Plouffe also warned against "making too big an assumption" based on focus groups when asked about the Frank Luntz group of undecided voters that received a fair amount of attention this week. "We certainly don't use [focus] groups to make assessments of swing voters," he said. They conduct focus groups, mostly "to hear people talk" about the issues and candidates, but when it comes to identifying "true undecided" voters, their emphasis is on quantitative data, including traditional surveys and data on registration and vote history collected from lists and supplemented with information gleaned through direct voter contact.
I asked about Marc Ambinder's report of the "data" collected by the Obama campaign Monday night that left them with a "high degree of confidence" that Michelle Obama's speech went over well in their 18 target states. Marc had inferred that "the campaign ran several focus groups" Monday might, but I'm skeptical given the logistical challenge of doing traditional focus groups in 18 states in one night. My guess is that they ran some sort of online test, and asked Plouffe if he could add more detail:
That information "will have to be a mystery," enjoying the play on my nomme de Internet. He did say that their efforts to monitor undecided voters features "not through the traditional methods of quantitative and qualitative research. We also have hundreds of thousands of contacts [made] every night."
Much of the briefing covered specifics on the focus on turnout by the Obama campaign and their massive effort to "adjust the electorate" to their benefit. He cited several examples, including Florida where he claimed that roughly 600,000 African Americans that were registered but did not vote in 2004, with more than half of that group coming from African Americans under 40 years of age. "If we just execute on turnout" in Florida, he said, "we're going to be bumping up on our win number." They also believe they can keep states like Virginia and North Carolina competitive if they "blow the doors off turnout."
The briefing included much more that my National Journal and Atlantic Media colleagues will be reporting on later today and this week, and I will try to add links here as they become available. I'm also likely to say more at some point about the Obama campaign's overall approach to research and strategy based on these comments.
Finally, please note that the verbatim quotations above are from my notes. We are hoping to post a full transcript later in the week. [Update/Correction: With a transcript in hand, I have corrected a few minor wording errors. In the original version, I erroneously quoted Dan Pfeiffer describing the Gallup Daily as "the worst thing that's happened in journalism in 20 years" -- he actually said 10 years.]
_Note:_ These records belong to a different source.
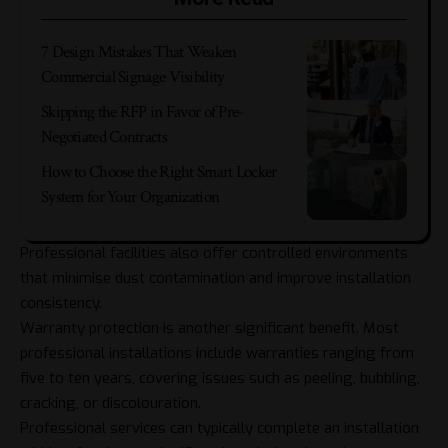
7 Design Mistakes That Weaken
Commercial Signage Visibility
Skipping the RFP in Favor of Pre-
Negotiated Contracts
How to Choose the Right Smart Locker
System for Your Organization
Professional facilities also offer controlled environments
that minimise dust contamination and improve installation
consistency.
Warranty protection is another significant benefit. Most
professional installations include warranties ranging from
five to ten years, covering issues such as peeling, bubbling,
cracking, or discolouration.
Professional services can typically complete an installation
Update - Here's a quick response via email from Gallup's Frank Newport:
These are the same types
of sentiments that have been expressed since George Gallup's first
presidential polls in 1936. Campaigns like to control the narrative, and don't
like outside intrusion in their story lines. Bottom line: The American
public is vastly interested, and always has been, in where a presidential race
stands during a campaign. Gallup (and others) can help provide a
scientific answer to that question, using careful methodology and deliberate
analysis. Without independent polling, the public would be reliant on
campaign operatives' self-promoting insights on where the race stands, or
on journalists' guesses. And, of course, polling provides a vast
array of insights into the dynamics and currents of a campaign and represents
the voters' views, thoughts, and wishes.
**Update 2: The 18 states that the Obama campaign is focusing on are: Alaska, Colorado, Florida, Georgia, Iowa, Indiana, Michigan, Missouri, Montana, Nevada, New Hampshire, New Mexico, North Carolina, North Dakota, Ohio, Pennsylvania, Wisconsin, and Virginia.